[INFORMATION SUPPLIED]

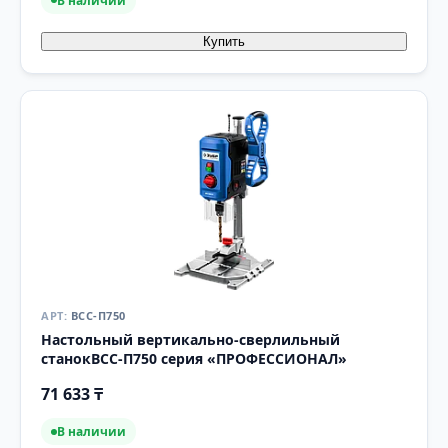
В наличии
Купить
ВСС-П750
Настольный вертикально-сверлильный
станокВСС-П750 серия «ПРОФЕССИОНАЛ»
71 633 ₸
В наличии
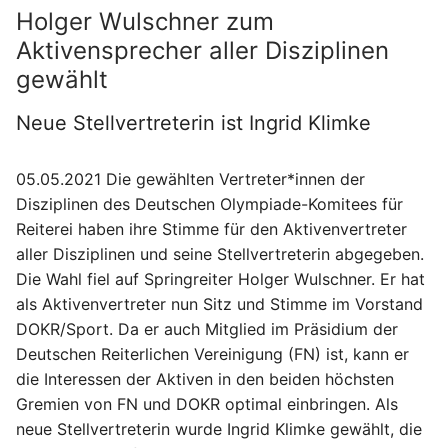
Holger Wulschner zum
Aktivensprecher aller Disziplinen
gewählt
Neue Stellvertreterin ist Ingrid Klimke
05.05.2021 Die gewählten Vertreter*innen der
Disziplinen des Deutschen Olympiade-Komitees für
Reiterei haben ihre Stimme für den Aktivenvertreter
aller Disziplinen und seine Stellvertreterin abgegeben.
Die Wahl fiel auf Springreiter Holger Wulschner. Er hat
als Aktivenvertreter nun Sitz und Stimme im Vorstand
DOKR/Sport. Da er auch Mitglied im Präsidium der
Deutschen Reiterlichen Vereinigung (FN) ist, kann er
die Interessen der Aktiven in den beiden höchsten
Gremien von FN und DOKR optimal einbringen. Als
neue Stellvertreterin wurde Ingrid Klimke gewählt, die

[/INFORMATION SUPPLIED]

→ **INSTRUCTIONS FOR THE TASK**: The data above should be restated exactly, with its images dropped.

→ **TASK RESPONSE**:
В наличии
Купить
ВСС-П750
Настольный вертикально-сверлильный
станокВСС-П750 серия «ПРОФЕССИОНАЛ»
71 633 ₸
В наличии
Holger Wulschner zum
Aktivensprecher aller Disziplinen
gewählt
Neue Stellvertreterin ist Ingrid Klimke
05.05.2021 Die gewählten Vertreter*innen der
Disziplinen des Deutschen Olympiade-Komitees für
Reiterei haben ihre Stimme für den Aktivenvertreter
aller Disziplinen und seine Stellvertreterin abgegeben.
Die Wahl fiel auf Springreiter Holger Wulschner. Er hat
als Aktivenvertreter nun Sitz und Stimme im Vorstand
DOKR/Sport. Da er auch Mitglied im Präsidium der
Deutschen Reiterlichen Vereinigung (FN) ist, kann er
die Interessen der Aktiven in den beiden höchsten
Gremien von FN und DOKR optimal einbringen. Als
neue Stellvertreterin wurde Ingrid Klimke gewählt, die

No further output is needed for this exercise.